CRAB logfiles and alike

/home/spadhi/CRAB/CCRC08/T2_HU_Budapest/Njet-blabla-1/glidein-blabla/share/.condor_temp

Note that the last directory in this path has a dot in front, and is thus a hidden directory.

Parsing Details Error 50115

To find which jobs are the ones with the error:
 grep "crab_fjr.xml: 50115" *.stdout
 grep "PoolSource:source" *.stderr
 grep "rfio_open failed: filename =" *.stderr

The first gets you the jobs with that error code. The second finds the dates at which the file open failure occured. The third is specific for SEs that use rfio. It gives you a list of files that failed to open.

Note: Not all jobs that fail to open a file are recorded as failed jobs!!! I found one job in Budapest that successfully read a first file then failed on a second, and was recorded as a successful job in the dashboard.

Getting epoch time

 date +%s

Problems with condor tests

I had a hell of a time with my jdl file for simple tests until Igor explained:

  • To get a glidein started to a site for which there is none running right now you need to have
+DESIRED_Gatekeepers = "t2-ce-01.lnl.infn.it:2119/jobmanager-lcglsf" 
+DESIRED_Archs = "INTEL,X86_64" 
Requirements = stringListMember(GLIDEIN_Gatekeepers,DESIRED_Gatekeepers) && stringListMember(Arch, DESIRED_Archs) 
  • However, if you already have a glidein running at a site, then you can also get matched to the site if you have:
+DESIRED_Site = "INFN-LNL" +DESIRED_Archs = "INTEL,X86_64" Requirements = stringListMember(GLIDEIN_Gatekeepers,DESIRED_Site) && stringListMember(Arch, DESIRED_Archs)

This confused me because I once succeeded with the second, and then never again.

To see that you are succeeding, login to glidein-1 and do:

condor_q -global -globus

This will show you the status of the glideins at the remote host.

In general, gfactory is pretty quick.
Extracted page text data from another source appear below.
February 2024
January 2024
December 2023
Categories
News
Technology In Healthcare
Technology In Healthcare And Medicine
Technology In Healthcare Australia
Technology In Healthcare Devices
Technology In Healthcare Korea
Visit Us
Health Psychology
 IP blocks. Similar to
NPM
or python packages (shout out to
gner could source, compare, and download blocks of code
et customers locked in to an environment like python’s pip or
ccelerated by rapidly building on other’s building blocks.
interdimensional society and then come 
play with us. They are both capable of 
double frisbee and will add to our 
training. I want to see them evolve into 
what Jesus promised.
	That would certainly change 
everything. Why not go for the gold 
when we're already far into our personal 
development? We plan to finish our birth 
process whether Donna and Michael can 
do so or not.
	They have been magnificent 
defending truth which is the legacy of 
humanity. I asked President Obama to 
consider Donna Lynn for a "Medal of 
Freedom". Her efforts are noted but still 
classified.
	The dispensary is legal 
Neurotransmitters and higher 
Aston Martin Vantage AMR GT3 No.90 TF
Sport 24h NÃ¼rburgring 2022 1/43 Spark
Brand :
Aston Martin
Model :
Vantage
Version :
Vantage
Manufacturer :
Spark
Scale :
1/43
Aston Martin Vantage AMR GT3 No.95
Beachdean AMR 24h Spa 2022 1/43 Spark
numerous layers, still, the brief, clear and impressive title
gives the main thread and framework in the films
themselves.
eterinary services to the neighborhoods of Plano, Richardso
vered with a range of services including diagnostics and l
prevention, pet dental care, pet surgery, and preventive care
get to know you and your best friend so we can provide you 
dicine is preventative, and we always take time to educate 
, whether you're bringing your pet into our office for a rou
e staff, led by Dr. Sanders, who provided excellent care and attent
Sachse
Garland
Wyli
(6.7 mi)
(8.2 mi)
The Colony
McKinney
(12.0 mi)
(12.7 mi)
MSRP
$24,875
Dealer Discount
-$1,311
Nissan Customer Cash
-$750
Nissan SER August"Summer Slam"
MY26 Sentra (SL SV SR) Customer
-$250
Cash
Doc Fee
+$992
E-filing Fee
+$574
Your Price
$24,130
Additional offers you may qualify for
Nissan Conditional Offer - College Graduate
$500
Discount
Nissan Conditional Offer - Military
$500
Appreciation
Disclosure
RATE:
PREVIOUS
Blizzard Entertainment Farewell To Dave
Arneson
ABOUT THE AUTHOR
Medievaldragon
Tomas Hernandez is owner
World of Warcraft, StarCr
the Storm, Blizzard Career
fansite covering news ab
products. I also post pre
It picks up the submissions form glidein-2 within a minute, and submits glideins accordingly. If you see any significant delay then something's wrong.

gfactory details

The gfactory is deployed on glidein-1 in the account "gfactory". According to the ~gfactory/start_factory, the present version is in:
/home/gfactory/glideinsubmit/glidein_CCRC08_2

The master xml file that describes the system seems to be in:
~gfactory/glideinWMS/creation/glideinWMS.xml

logfiles

Glidein logs are in ~/glideinsubmit/glidein/entry_/log

In this case, it is ~/glideinsubmit/glidein_CCRC08_2/entry_CIEMAT-LCG2-LCG02-CMS/log

They are in job.*.err

manage gfactory

In /home/gfactory/start_factory.sh look up which version of the gfactory configuration is presently running. Then copy the xml for that version into the creation directory, modify it, and reconfigure.

ps -auwx |grep python
killall python
killall -9 python
cd glideinWMS/creation
cp ~/glideinsubmit/glidein_CCRC08_2/glideinWMS.xml
now edit this file. Then reconfigure. Then maybe check what the reconfig did by looking through the proper directory in glideinsubmit. Then start the gfactory back up.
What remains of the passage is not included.